Bahnsen: they cannot legitimately appeal to “natural theology” since on their terms natural revelation assumes special revelation, which assumes the existence of God (2). 

The second part of that claim is true, though I don’t see why it is necessarily a problem. Sproul et al admit bias. I think Bahnsen’s target here is probably JW Montgomery.

Bahnsen: their use of Scripture (Ps. 19) doesn’t prove their case, for if natural theology is man’s reflection on natural revelation, then Scripture isn’t doing that.

This isn’t entirely true. Part of the problem is the tendency among presupps to reduce natural theology to nature itself. If that is what natural theology is, then we don’t see the psalmists doing that. On the other hand, natural theology as used by Sproul and the historic Christian tradition includes legitimate inferences from logical foundations, even at times drawing upon non-Christian wisdom. The most notorious point is Paul’s quoting a pantheist philosopher. Evidently, that philosopher had at least one legitimate reflection.

Bahnsen on noetic effects: He takes issue with apologetics as pre-evangelism, as the sinner won’t even agree to an assensus of faith to the propositions without the Holy Spirit (3). 

This is simply false. Anyone who has done evangelism has been in situations where an unbeliever will say, “Yeah, that makes sense or I can agree with that but I don’t want to change my life.” Moreover, it is not true in Scripture that one needs the Holy Spirit for intellectual assent. Demons, for example, give intellectual assent to the most important proposition one can make about God.

Bahnsen: he attacks their use of causality (i.e., every effect has a cause) and points to Hume. 

Aside from implying Hume’s criticism of causality, Bahnsen gives no reason to believe Sproul is wrong.

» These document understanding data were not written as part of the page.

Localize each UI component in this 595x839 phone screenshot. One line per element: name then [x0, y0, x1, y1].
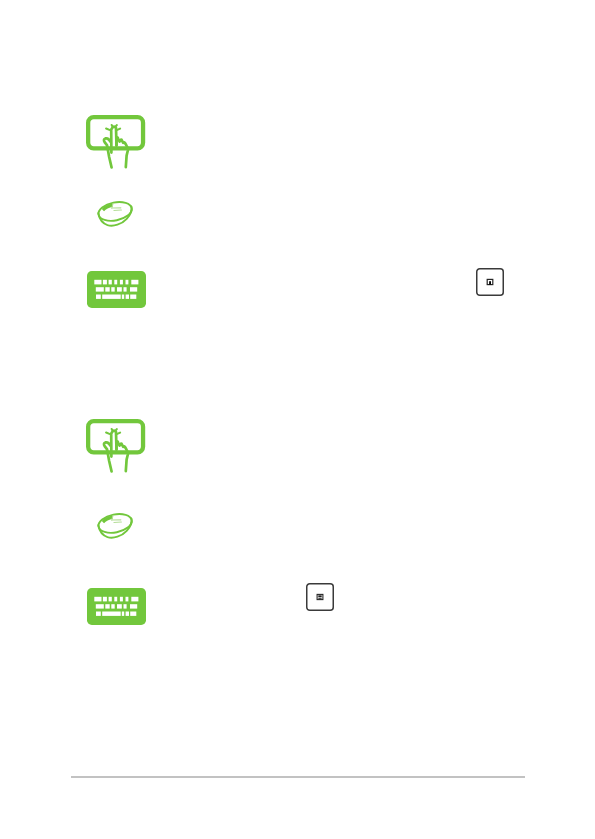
button[interactable]: Tap the touch screen panel [86, 419, 146, 475]
button[interactable]: Keyboard shortcut key [476, 268, 504, 296]
button[interactable]: Use the mouse [97, 198, 137, 230]
button[interactable]: Use the mouse [97, 510, 137, 542]
button[interactable]: Use the keyboard [87, 271, 146, 308]
button[interactable]: Tap the touch screen panel [86, 115, 146, 171]
button[interactable]: Keyboard function key [306, 583, 334, 611]
button[interactable]: Use the keyboard [87, 588, 146, 625]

Bahnsen on cosmological argument: I’ll grant Bahnsen a point here. I don’t like how Sproul phrased it: if something exists now, then something exists necessarily. There are much better presentations of the cosmological argument and I never liked how Sproul phrased this one. Bahnsen attacks the claim that this cause has the power of being in itself as incoherent. That’s just standard Christian theism. Beings have energia. That’s almost true by definition.

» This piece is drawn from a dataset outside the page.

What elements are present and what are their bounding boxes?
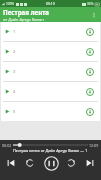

Bahnsen: the authors give us no reason to believe that the world can’t be an infinite regress.

Response: yes they do. The explanation for a cause must be outside that cause itself. If this is true, and Bahnsen has given us no argument on why it isn’t, then the cause will be outside the temporal order.

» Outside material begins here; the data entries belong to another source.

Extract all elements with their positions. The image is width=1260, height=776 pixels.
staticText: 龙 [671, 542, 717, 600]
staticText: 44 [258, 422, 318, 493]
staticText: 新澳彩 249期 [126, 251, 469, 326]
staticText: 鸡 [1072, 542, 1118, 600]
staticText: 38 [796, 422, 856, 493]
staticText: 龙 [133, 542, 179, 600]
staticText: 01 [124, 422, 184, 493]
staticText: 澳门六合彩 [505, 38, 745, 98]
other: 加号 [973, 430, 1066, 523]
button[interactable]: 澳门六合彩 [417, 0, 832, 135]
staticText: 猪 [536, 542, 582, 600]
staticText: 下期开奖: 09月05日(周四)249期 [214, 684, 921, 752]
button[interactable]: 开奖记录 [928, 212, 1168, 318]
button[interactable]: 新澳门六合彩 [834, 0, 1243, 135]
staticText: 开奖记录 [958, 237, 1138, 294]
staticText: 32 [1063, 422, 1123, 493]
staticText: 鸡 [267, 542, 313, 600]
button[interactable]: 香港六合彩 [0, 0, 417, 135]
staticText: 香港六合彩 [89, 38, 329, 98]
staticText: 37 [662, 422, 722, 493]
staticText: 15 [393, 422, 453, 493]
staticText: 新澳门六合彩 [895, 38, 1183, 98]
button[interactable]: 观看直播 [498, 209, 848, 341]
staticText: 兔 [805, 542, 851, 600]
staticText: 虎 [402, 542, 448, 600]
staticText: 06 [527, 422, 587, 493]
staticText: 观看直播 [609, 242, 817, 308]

That’s more or less Bahnsen’s review. He devotes the last page to rescuing Van Til from the charge of fideism. Even if that attempt is successful, it ignores all the real criticisms of Van Til. Consider: does the sinner have false knowledge of God? If he does, then why is he suppressing it? Wouldn’t it make more sense to say that he has knowledge of God and that is why he is suppressing it?

Reactions: Like 2 | Informative 5


----------



## J.L. Allen (Aug 12, 2021)

Thank you for the review. I look forward to the follow up you mentioned. What would be some good resources to further look into the classical approach to apologetics?

Reactions: Like 1


----------



## RamistThomist (Aug 12, 2021)

J.L. Allen said:


> Thank you for the review. I look forward to the follow up you mentioned. What would be some good resources to further look into the classical approach to apologetics?



I want to read Fesko's book. I'm sure it complements it nicely. I know he has his faults, but Geisler's big book on apologetics is really good on the classical approach.

Reactions: Informative 1


----------